Corsa al vaccino e “peso” del PIL: a che punto siamo nei Paesi poveri?

L’unica nazione in via di sviluppo entrata per ora in classifica è la Guinea, con poche decine di iniezioni

 Il Covid aumenta le disuguaglianze. Mentre i 1000 più ricchi del mondo hanno recuperato in appena 9 mesi tutte le perdite che avevano accumulato per l’emergenza Covid-19, i più poveri impiegheranno più di 10 anni per riprendersi. A calcolarlo Oxfam nel rapporto “Il virus della disuguaglianza” diffuso in occasione dell’apertura del Forum di Davos dal quale emerge che per la prima volta in un secolo si potrebbe registrare un aumento della disuguaglianza economica in quasi tutti i paesi contemporaneamente.

Dal report emerge anche che le donne sono più colpite dalla povertà provocata dal Covid e, tra l’altro, calcola che nel mondo i 10 uomini più ricchi hanno visto la loro ricchezza aumentare di 540 miliardi di dollari dall’inizio della pandemia:  somma che sarebbe più che sufficiente a garantire un accesso universale al vaccino. 

Ma in paesi già falcidiati da guerre e conflitti interni  – sottolinea l’organizzazione non governativa  –  la disuguaglianza non è solo economica, ma resta tutt’ora sanitaria e di accesso alle cure. Laddove la diffusione di altre epidemie quali colera, tifo e dissenteria rendono la situazione sanitaria già drammatical’arrivo del Covid-19 è solo l’ultima goccia che rischia di far traboccare un vaso ormai colmo.  

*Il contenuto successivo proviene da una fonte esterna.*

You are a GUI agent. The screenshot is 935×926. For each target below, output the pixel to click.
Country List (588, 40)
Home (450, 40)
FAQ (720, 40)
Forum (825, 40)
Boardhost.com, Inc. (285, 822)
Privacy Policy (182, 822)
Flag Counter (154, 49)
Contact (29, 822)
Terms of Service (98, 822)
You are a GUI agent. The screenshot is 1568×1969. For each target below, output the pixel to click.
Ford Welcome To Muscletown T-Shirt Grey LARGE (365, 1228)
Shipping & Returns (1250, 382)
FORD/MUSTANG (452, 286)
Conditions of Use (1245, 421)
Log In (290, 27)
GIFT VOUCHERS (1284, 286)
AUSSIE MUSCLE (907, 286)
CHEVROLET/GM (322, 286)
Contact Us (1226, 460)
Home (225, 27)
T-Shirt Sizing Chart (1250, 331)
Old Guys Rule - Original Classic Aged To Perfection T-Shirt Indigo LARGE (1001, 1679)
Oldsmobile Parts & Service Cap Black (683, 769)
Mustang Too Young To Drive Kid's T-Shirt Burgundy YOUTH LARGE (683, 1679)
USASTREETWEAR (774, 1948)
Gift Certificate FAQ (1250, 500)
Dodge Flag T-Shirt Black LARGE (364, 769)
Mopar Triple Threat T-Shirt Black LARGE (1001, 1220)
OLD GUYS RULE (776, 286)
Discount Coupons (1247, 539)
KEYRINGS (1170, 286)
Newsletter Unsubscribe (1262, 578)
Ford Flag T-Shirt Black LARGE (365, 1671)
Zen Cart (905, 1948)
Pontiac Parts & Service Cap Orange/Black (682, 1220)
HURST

Senza contare che lottare per salvaguardare questi paesi, significa anche contrastare la diffusione di varianti pandemiche del virus, che continuano a generarsi creando nuove minacce e insidie a livello globale. 

“Potremmo assistere ad un aumento esponenziale delle disuguaglianze, come mai prima d’ora. – ha detto Gabriela Bucher, direttrice di Oxfam International –  Una distanza tanto profonda tra ricchi e poveri da rivelarsi più letale del virus stesso. Mentre un’élite di pochi miliardari ha tratto enormi profitti dalla pandemia, le piccole e medie attività stentano a resistere, e sempre più persone perdono il lavoro, finendo in povertà. Tra tutti sono le donne e le minoranze etniche a subire il peso maggiore della crisi. In molti paesi sono i primi a rischiare di soffrire la fame e ritrovarsi tagliati fuori dall’assistenza sanitaria”.

“Lo choc provocato dal  Covid-19 ha  fatto riemergere, accentuandole, fragilità economiche, sociali e ambientali a livello globale, acuendo i rischi di un incremento delle iniquità e dei divari tra ricchi e poveri” ha detto nelle scorse ore il  componente del board della Bce Fabio Panetta intervenendo al 50esimo anniversario dell’Aiaf, l’Associazione italiana degli analisti finanziari.

Intanto, non si ferma la corsa al vaccino con i Paesi più poveri, ancora una volta a farne le spese. “È ingiusto che gli adulti sani nei paesi ricchi siano vaccinati prima che lo siano i gruppi prioritari nei paesi più poveri“: lo ha detto il direttore dell’Organizzazione mondiale della sanità, Tedros Adhamon Ghebreyesus, durante il suo intervento all’assemblea parlamentare del Consiglio d’Europa impegnata a votare un rapporto sui vaccini. “La promessa di un accesso equo alla vaccinazione per tutti è a rischio”, denuncia.

Per il Presidente serbo Aleksandar Vučić, nel mondo è in atto una autentica guerra per il vaccino anticovid, con i Paesi più ricchi che fanno di tutto per accaparrarsi la gran parte delle dosi disponibili ai danni di quelli con minori disponibilità. Vučić, ha paragonato il mondo a un Titanic che va a sbattere contro un iceberg, con i passeggeri ricchi e i loro cari che fanno di tutto per mettersi in salvo, lasciando che gli altri affondino insieme alla nave.

Tradotto: il PIL alla fine, conta davvero e il vaccino contro il Covid – almeno per ora – sembra essere un affaire riservato solo ai ricchi. Come ricostruisce la Repubblica, quasi 13 milioni sono state usate negli Usa, 4,5 in Gran Bretagna, 2,6 in Israele, 1,8 negli Emirati arabi. L’unica nazione in via di sviluppo entrata per ora in classifica è la Guinea, dove la campagna di immunizzazione è arrivata a quota 25 iniezioni grazie a una campagna sperimentale con un prodotto russo uscito dai laboratori del Gameleya Institute.